TASK TO COMPLETE:
Copy every line from the records below that holds the word "silence".

START RECORDS PROVIDED

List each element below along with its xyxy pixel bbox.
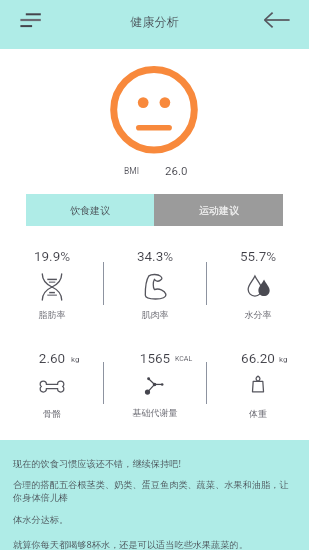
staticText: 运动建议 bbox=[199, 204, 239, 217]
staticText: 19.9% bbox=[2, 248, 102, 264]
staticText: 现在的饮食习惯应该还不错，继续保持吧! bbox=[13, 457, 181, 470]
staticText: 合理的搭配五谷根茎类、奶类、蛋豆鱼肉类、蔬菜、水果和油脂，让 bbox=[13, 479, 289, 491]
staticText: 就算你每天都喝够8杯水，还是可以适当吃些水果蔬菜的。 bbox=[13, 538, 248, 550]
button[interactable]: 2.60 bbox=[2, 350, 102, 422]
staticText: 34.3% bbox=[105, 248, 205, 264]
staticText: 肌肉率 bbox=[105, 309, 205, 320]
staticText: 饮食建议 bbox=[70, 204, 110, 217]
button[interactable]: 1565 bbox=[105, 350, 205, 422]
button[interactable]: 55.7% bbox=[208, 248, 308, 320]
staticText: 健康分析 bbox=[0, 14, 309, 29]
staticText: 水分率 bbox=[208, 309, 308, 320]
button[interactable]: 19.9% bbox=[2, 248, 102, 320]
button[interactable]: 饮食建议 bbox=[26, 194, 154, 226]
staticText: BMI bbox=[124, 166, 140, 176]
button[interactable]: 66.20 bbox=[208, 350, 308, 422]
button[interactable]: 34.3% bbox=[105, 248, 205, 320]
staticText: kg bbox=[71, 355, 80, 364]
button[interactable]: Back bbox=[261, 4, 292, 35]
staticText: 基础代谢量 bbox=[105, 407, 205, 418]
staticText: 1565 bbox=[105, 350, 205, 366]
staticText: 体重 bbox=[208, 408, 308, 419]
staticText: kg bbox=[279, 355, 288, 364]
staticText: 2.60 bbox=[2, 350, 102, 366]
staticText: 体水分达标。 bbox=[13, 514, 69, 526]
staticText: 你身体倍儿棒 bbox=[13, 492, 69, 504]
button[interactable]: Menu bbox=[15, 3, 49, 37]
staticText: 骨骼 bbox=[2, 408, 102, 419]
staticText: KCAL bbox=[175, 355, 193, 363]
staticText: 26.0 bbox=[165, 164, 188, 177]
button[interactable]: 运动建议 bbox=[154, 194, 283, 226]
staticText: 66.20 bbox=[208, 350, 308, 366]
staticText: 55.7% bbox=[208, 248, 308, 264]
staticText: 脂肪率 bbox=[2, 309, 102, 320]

END RECORDS PROVIDED
START RECORDS PROVIDED

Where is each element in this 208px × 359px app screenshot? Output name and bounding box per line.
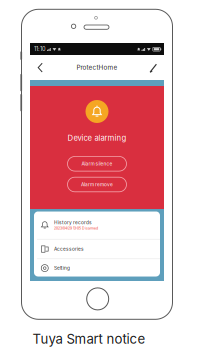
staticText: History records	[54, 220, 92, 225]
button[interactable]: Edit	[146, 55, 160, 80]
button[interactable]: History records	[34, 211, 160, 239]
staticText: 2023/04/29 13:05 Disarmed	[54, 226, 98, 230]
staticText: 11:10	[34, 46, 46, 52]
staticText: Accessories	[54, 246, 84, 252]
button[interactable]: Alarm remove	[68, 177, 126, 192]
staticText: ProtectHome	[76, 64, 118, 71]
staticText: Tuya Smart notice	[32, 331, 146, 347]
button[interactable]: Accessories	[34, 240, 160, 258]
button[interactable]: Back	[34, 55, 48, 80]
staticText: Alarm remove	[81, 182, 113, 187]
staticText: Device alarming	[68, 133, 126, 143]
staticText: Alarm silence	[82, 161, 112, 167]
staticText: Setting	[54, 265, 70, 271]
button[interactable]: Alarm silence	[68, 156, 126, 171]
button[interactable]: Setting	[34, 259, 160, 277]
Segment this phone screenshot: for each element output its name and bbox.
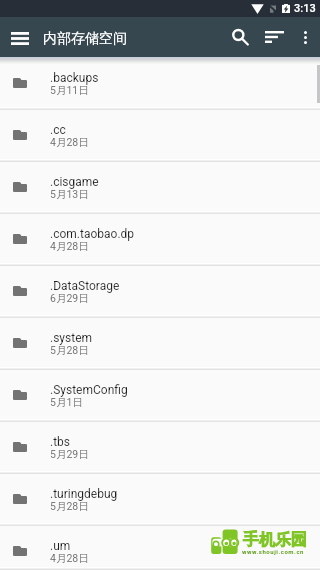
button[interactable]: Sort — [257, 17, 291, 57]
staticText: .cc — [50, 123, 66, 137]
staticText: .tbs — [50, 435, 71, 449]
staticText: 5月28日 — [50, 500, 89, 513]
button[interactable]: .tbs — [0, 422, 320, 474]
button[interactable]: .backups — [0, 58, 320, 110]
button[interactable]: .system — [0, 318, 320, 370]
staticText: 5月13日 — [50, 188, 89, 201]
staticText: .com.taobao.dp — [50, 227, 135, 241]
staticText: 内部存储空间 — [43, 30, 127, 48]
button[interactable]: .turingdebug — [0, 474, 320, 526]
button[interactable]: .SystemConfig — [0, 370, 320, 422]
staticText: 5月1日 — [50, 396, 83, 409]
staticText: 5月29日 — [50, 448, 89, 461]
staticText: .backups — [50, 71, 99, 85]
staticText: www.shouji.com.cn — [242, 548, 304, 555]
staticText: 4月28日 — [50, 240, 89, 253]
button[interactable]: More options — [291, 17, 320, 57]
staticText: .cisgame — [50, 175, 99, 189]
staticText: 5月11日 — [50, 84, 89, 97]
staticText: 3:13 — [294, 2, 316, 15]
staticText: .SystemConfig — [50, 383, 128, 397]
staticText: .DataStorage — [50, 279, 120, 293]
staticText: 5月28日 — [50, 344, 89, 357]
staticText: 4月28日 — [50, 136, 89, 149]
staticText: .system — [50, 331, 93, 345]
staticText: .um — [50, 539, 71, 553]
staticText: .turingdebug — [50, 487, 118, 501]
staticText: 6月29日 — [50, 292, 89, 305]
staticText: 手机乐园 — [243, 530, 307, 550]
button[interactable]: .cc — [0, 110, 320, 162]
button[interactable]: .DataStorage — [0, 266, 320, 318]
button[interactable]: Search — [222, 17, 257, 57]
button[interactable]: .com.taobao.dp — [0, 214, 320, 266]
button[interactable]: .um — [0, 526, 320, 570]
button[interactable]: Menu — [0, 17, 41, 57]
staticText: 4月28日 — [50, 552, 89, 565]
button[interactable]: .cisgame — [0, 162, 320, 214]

END RECORDS PROVIDED

SOLUTION:
staticText: Alarm silence	[82, 161, 112, 167]
button[interactable]: Alarm silence	[68, 156, 126, 171]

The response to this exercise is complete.